20 may. 2011

I Used To Get Mad

In the old days of Bemsha Swing, I used to get quite angry at (what I saw as) the stupidity of the defenders of the so-called school of quietude, and those who attacked the avant-garde. It's not as though my core opinions have changed all that much, in the type of poets that I like or dislike. I still like Jean Valentine quite a bit, along with Clark Coolidge. I still don't like Tom Clark. My columns are a little more skewed than they might have been, a little less dogmatic, but I still lean pretty much the same way on any given day.

What I've realized, though, is that the more significant arguments are with myself, and that someone will always be wrong on the internet. I don't need to be crushing some idiot every day just because I can.

Another factor here is that some of my most esteemed interlocutors do not necessarily come from my own "camp," so to speak. I'm thinking of Henry Gould, Joseph Duemer, Joseph Hutchinson, and Andrew Shields, in particular, and you, other person or two whose name I should be mentioning here. Not to speak for them, but none is a rabid avant-gardist the way I am (if at all), and I've learned a lot from the way they carry themselves in a debate.
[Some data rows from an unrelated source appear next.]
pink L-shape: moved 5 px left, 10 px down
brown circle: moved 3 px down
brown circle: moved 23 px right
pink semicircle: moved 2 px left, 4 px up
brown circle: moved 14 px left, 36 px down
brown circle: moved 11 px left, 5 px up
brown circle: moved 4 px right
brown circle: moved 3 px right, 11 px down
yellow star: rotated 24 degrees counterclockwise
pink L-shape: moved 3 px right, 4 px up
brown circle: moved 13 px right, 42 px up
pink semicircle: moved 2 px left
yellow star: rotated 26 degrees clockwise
That being said, Simic is still fair game and I will continue to be mad about his review of Creeley.

3 comentarios:

Clarissa dijo...

"I don't need to be crushing some idiot every day just because I can."

-It's so much fun, though. :-)

Andrew Shields dijo...

I liked Simic for a while but got tired of him. It's all the same after a while.
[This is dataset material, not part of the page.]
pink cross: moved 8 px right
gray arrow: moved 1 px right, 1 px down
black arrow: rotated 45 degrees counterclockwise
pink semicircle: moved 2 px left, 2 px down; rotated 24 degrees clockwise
I have liked Creeley from my earliest days of being interested in poetry until now. His work is superficially all the same, but only superficially. And he is much funnier, in his dry way, than Simic.

It was Levertov, at Stanford, who turned me on to Creeley.

Andrew Shields dijo...

(And it just crossed my mind that Levertov was also the first person to draw my attention to Simic, though I'm sure she preferred C to S, too.)